It’s very clear to see. Human beings are social creatures.
On August 27th Facebook crossed an incredible milestone: one billion people logged into Facebook in a single day.
Mark Zuckerberg wrote, “We just passed an important milestone. For the first time ever, one billion people used Facebook in a single day. On Monday, 1 in 7 people on Earth used Facebook to connect with their friends and family.”
He continues, “A more open and connected world is a better world. It brings stronger relationships with those you love, a stronger economy with more opportunities, and a stronger society that reflects all of our values.”
With the rise of social media we live in a golden age of communication. You can meet and connect with people from all over the world. You can build relationships, and generate referrals for your business. It’s truly a remarkable time to be in business.
Being heard, on the other hand, is becoming a lot more challenging.
Lost in the Social Media Feed
Facebook’s massive growth highlights a reality of content marketing today. It’s where people go to consume content.
Users are logging into their preferred platform — whether it’s Facebook, LinkedIn, Twitter, Instagram, or something else — to get their daily dose of content. Posts are curated and served up by your network and by the advertisers trying to reach you. And for the vast majority of users this flow of content works just fine.
As Mitch Joel points out, “The half-life of a blog post is tragic. People used to catch up on their blog reading over a weekend, now we’re all consumed with our feeds.

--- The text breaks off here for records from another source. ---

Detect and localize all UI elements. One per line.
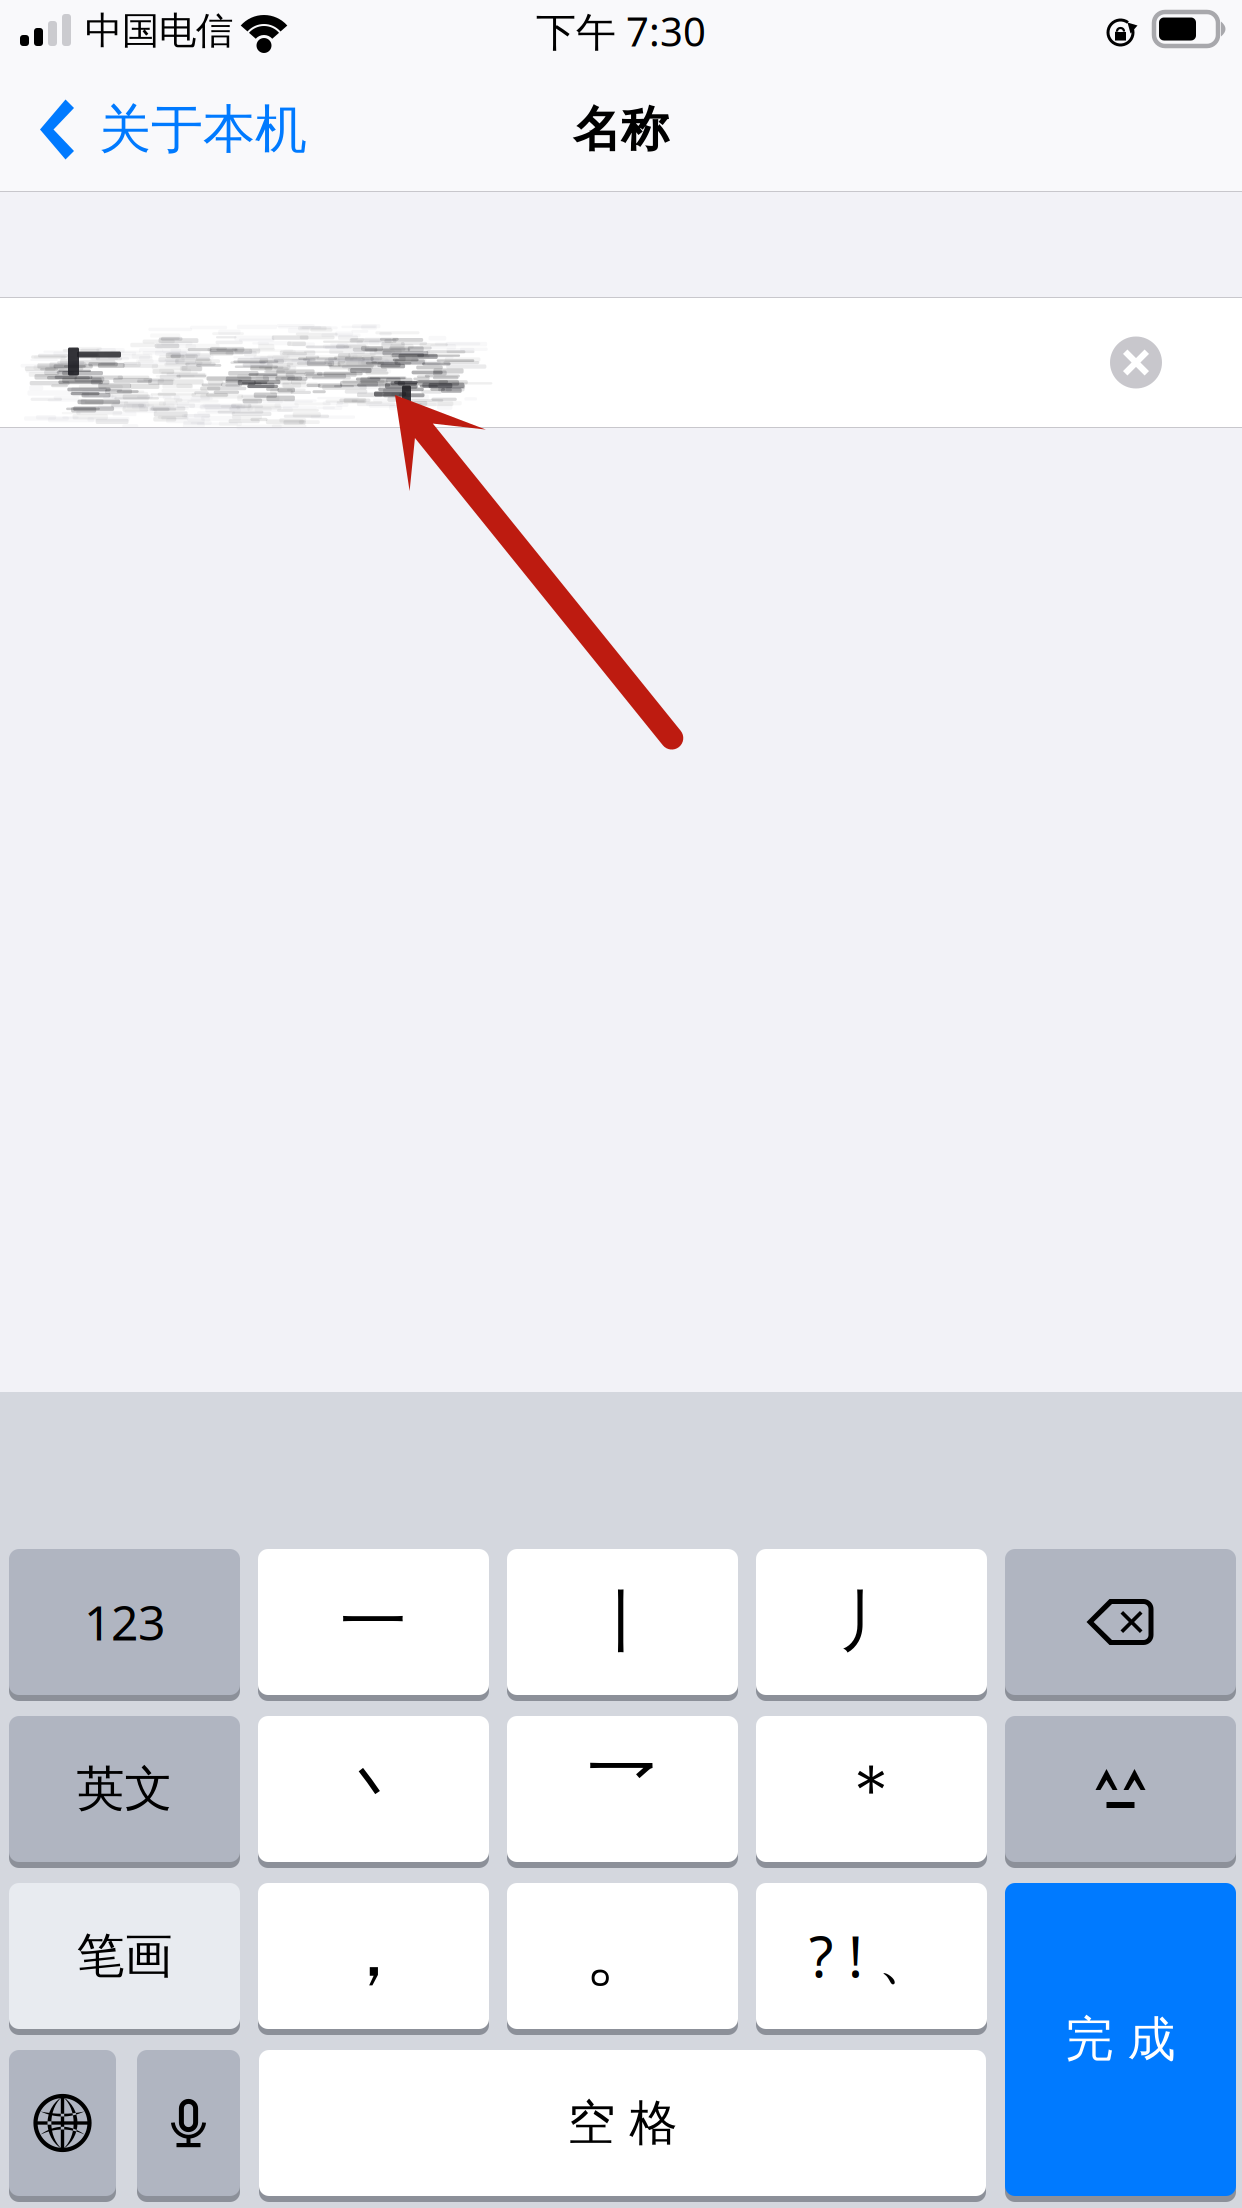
button[interactable]: 丿 xyxy=(756,1549,987,1698)
button[interactable]: 删除 xyxy=(1005,1549,1236,1698)
button[interactable]: 丨 xyxy=(507,1549,738,1698)
button[interactable]: 清除文本 xyxy=(1110,336,1162,388)
button[interactable]: ， xyxy=(258,1883,489,2032)
staticText: 中国电信 xyxy=(85,8,233,54)
button[interactable]: 丶 xyxy=(258,1716,489,1865)
staticText: 空 格 xyxy=(568,2094,678,2152)
button[interactable]: 切换键盘 xyxy=(9,2050,116,2199)
staticText: ? ! 、 xyxy=(809,1919,934,1993)
staticText: 丶 xyxy=(340,1748,407,1830)
staticText: 完 成 xyxy=(1066,2010,1176,2069)
button[interactable]: 英文 xyxy=(9,1716,240,1865)
staticText: 丨 xyxy=(589,1581,656,1663)
button[interactable]: 完 成 xyxy=(1005,1883,1236,2199)
button[interactable]: 笔画 xyxy=(9,1883,240,2032)
button[interactable]: 关于本机 xyxy=(0,78,307,182)
button[interactable]: 语音输入 xyxy=(137,2050,240,2199)
button[interactable]: ? ! 、 xyxy=(756,1883,987,2032)
staticText: 一 xyxy=(340,1581,407,1663)
staticText: 123 xyxy=(84,1590,165,1654)
staticText: 名称 xyxy=(573,100,669,159)
button[interactable]: 空 格 xyxy=(259,2050,986,2199)
button[interactable]: 乛 xyxy=(507,1716,738,1865)
staticText: 关于本机 xyxy=(99,98,307,162)
button[interactable]: 一 xyxy=(258,1549,489,1698)
staticText: 下午 7:30 xyxy=(536,4,706,58)
button[interactable]: 颜文字 xyxy=(1005,1716,1236,1865)
staticText: 。 xyxy=(584,1904,661,2000)
button[interactable]: 123 xyxy=(9,1549,240,1698)
staticText: 英文 xyxy=(76,1760,172,1818)
button[interactable]: ＊ xyxy=(756,1716,987,1865)
staticText: 乛 xyxy=(589,1748,656,1830)
staticText: ， xyxy=(336,1905,411,1997)
button[interactable]: 。 xyxy=(507,1883,738,2032)
staticText: 笔画 xyxy=(76,1926,172,1986)
staticText: 丿 xyxy=(838,1581,905,1663)
staticText: ＊ xyxy=(838,1748,905,1830)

So, come the weekend, whatever is in the feed wins.”
Create Content for the Feed
In the good ol’ days of content marketing — you know 2004 to 2007 — a business could rely on a few content channels: blog, email newsletter, and a social network or two.
That’s just not a sound strategy anymore.

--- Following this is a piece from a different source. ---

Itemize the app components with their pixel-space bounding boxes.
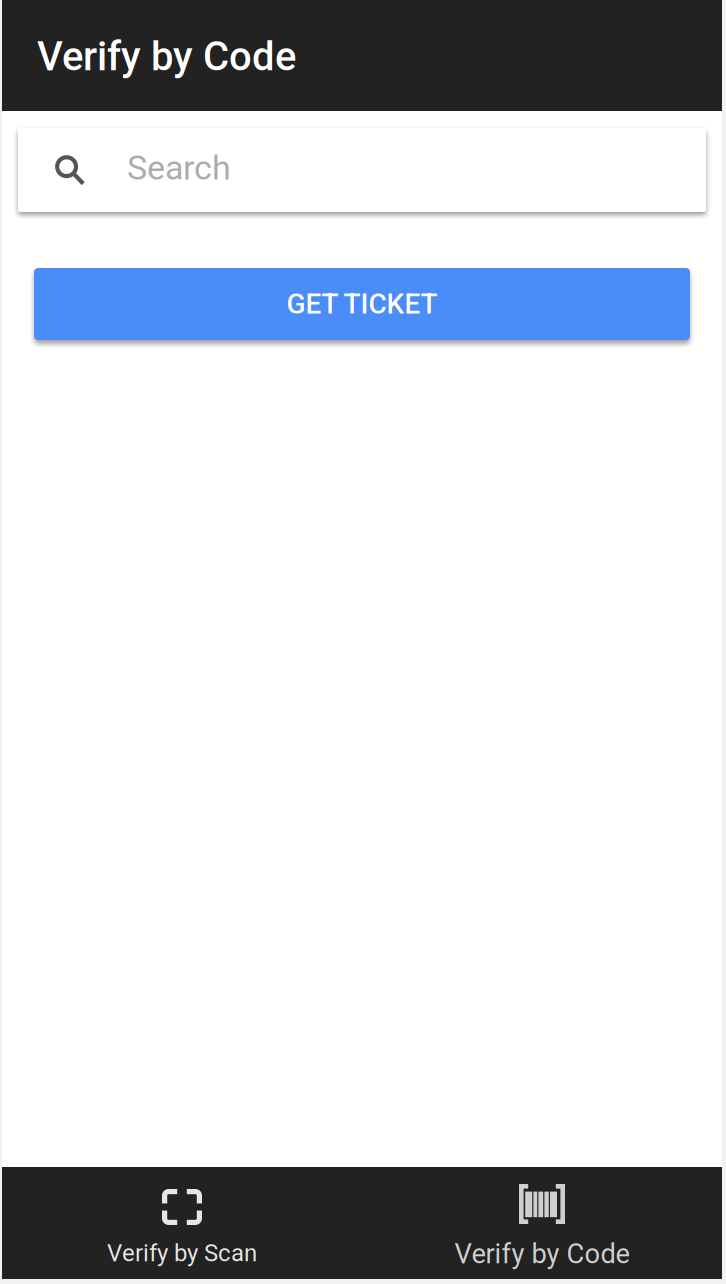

“It’s not about blogs these days, it’s about blog posts,” says Jay Baer. “The day-to-day audience that reads a particular blog every day, fed to them by email and/or RSS, is fading away. Instead, we have enormous competition to create ‘hit’ blog posts that break out and find a larger-than-usual audience, fueled by social media and search engines.”
Creating hit posts is elusive. A thought provoking article with a catchy title may do well, but the feed also plays a large role in how far the article will spread.
Creating a hit requires understanding the audience in a given feed:
- Who are your connections on LinkedIn versus Facebook?
- What types of content resonate most in that feed?
- Who are the influencers you can poke and engage offline to get them to share your content?
You are more likely to create content that spreads if you write for that feed.
Post Directly into the Feed
Your blog may be holding your content back.
If you want your content to travel post it directly into the feed. LinkedIn and Facebook both provide tools to share long form content: LinkedIn Pulse and Facebook Notes. Content posted directly into the feed goes further than a link to your blog.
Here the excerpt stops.